Hantavirus en France : 5 personnes hospitalisées, 22 cas contacts

11 mai 2026 à 15h49

Mis à jour le 12 mai 2026 à 15h45

Durée de lecture : 3 minutes

Mise à jour : Lundi 11 mai au soir, Sébastien Lecornu a annoncé un durcissement des règles d’isolement. Désormais, « tous les cas contacts, sans exception » doivent respecter « une quarantaine renforcée en milieu hospitalier ». Jusqu’ici, seules cinq personnes ayant séjourné à bord du navire de croisière étaient à l’hôpital, mais cette règle s’applique désormais aux 22 Français cas contacts ayant voyagé sur le même vol qu’une personne contaminée, il y a quinze jours.


Cinq Français ont été rapatriés depuis le navire de croisière MV Hondius, où un foyer d’hantavirus a été détecté. Ce virus peut provoquer une grave détresse respiratoire et cardiaque, ayant déjà causé trois décès au 3 mai, selon l’Organisation mondiale de la Santé. La ministre de la Santé, Stéphanie Rist, a précisé que parmi les cinq Français, une personne avait présenté des symptômes durant le voyage, et son état s’est « dégradé cette nuit », avec des tests positifs au hantavirus.
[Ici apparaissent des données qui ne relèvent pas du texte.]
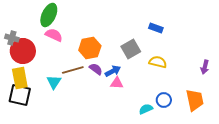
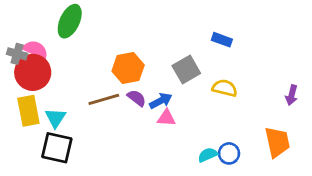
pink semicircle: (54, 35) -> (36, 50), moved
cyan triangle: (54, 82) -> (55, 118), moved
black square: (20, 95) -> (57, 148), moved
blue circle: (164, 100) -> (229, 153), moved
Selon le ministère de la Santé espagnol, « la patiente française a commencé à se sentir mal pendant le vol, et non à bord du navire ». Vingt-deux cas contacts ont été identifiés, sans lien direct avec les cinq hospitalisés. Huit d’entre eux étaient à bord d’un vol reliant Sainte-Hélène à Johannesburg le 25 avril, où se trouvait une Néerlandaise décédée de l’infection en Afrique du Sud. Les quatorze autres étaient sur le vol Johannesburg-Amsterdam, également emprunté par la femme décédée. Les autorités ont ordonné l’autoconfinement pour ces cas contacts.
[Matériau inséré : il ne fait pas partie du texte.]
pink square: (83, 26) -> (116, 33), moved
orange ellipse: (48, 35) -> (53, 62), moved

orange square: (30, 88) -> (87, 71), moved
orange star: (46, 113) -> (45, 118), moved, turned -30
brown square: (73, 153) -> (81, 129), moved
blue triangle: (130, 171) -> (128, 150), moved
Importante létalité, longue incubation, absence de traitement

Le taux de létalité de l’hantavirus est estimé entre 38 % et 60 %, selon diverses sources, dont le Centre pour le contrôle et la prévention des maladies américain et Santé publique France. La contamination humaine se fait généralement par inhalation de poussières et aérosols contaminés par les excrétions d’animaux infectés. La transmission entre humains peut également se faire par aérosols. Sa période d’incubation peut varier de une à six semaines, et il n’existe pas de vaccin ou de traitement spécifique, seulement un traitement des symptômes.
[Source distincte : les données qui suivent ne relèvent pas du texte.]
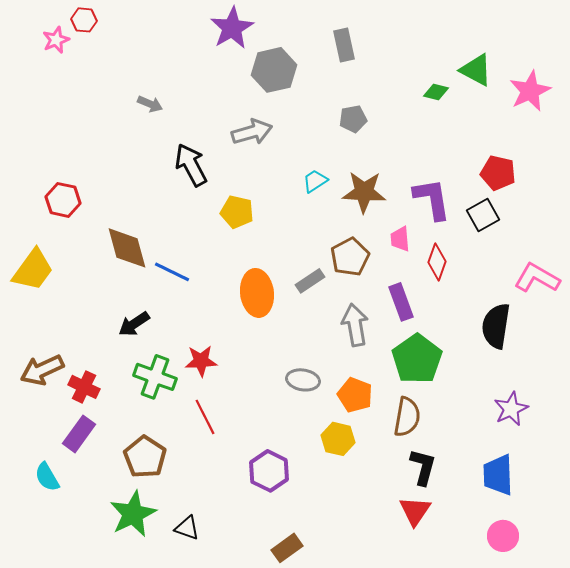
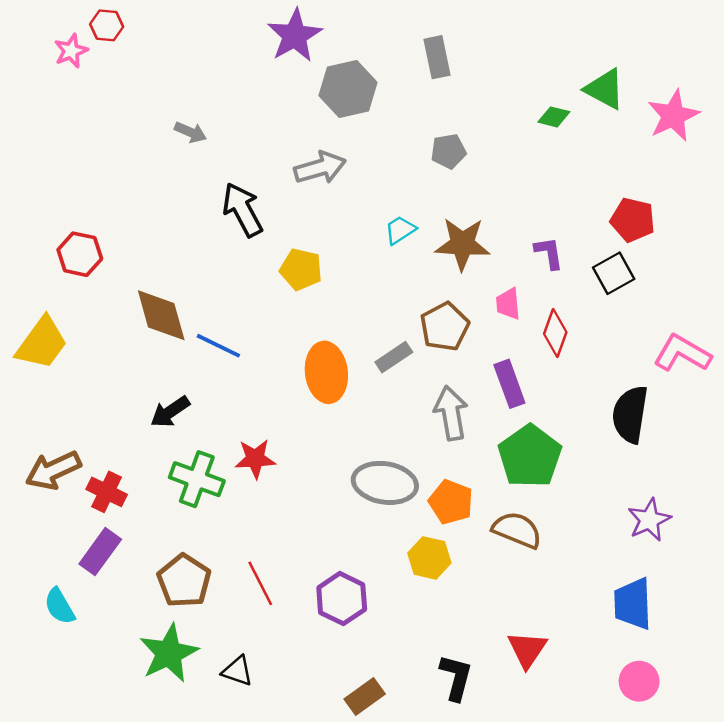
purple L-shape: (432, 199) -> (549, 253), size x0.6
gray ellipse: (303, 380) -> (385, 483), size x1.5
red line: (205, 417) -> (260, 583), moved
brown semicircle: (407, 417) -> (517, 530), turned -78
black L-shape: (423, 467) -> (456, 677), moved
Pour lutter contre la propagation du virus, un décret a été pris par le gouvernement dans la nuit du 10 au 11 mai. Ce décret impose que toute personne ayant séjourné à bord du navire de croisière soit placée en quarantaine dans un établissement de santé pour la durée nécessaire à l’évaluation médicale et épidémiologique.

150 personnes de 23 nationalités à bord de la croisière

Les quatre Français ne présentant pas de symptômes seront gardés « au moins quinze jours » à l’hôpital Bichat à Paris. Ils pourraient ensuite être maintenus en quarantaine ou placés à l’isolement pendant 42 jours chez eux ou dans un autre lieu, selon les circonstances.

Le navire MV Hondius, parti d’Ushuaïa vers le Cap-Vert, transportait 150 personnes de 23 nationalités différentes. Dimanche 10 mai, 94 d’entre elles avaient été évacuées pour rentrer dans leur pays. Le navire doit repartir pour les Pays-Bas ce 11 mai avec encore 26 passagers à son bord.

Source : Organisation mondiale de la Santé, Ministère de la Santé.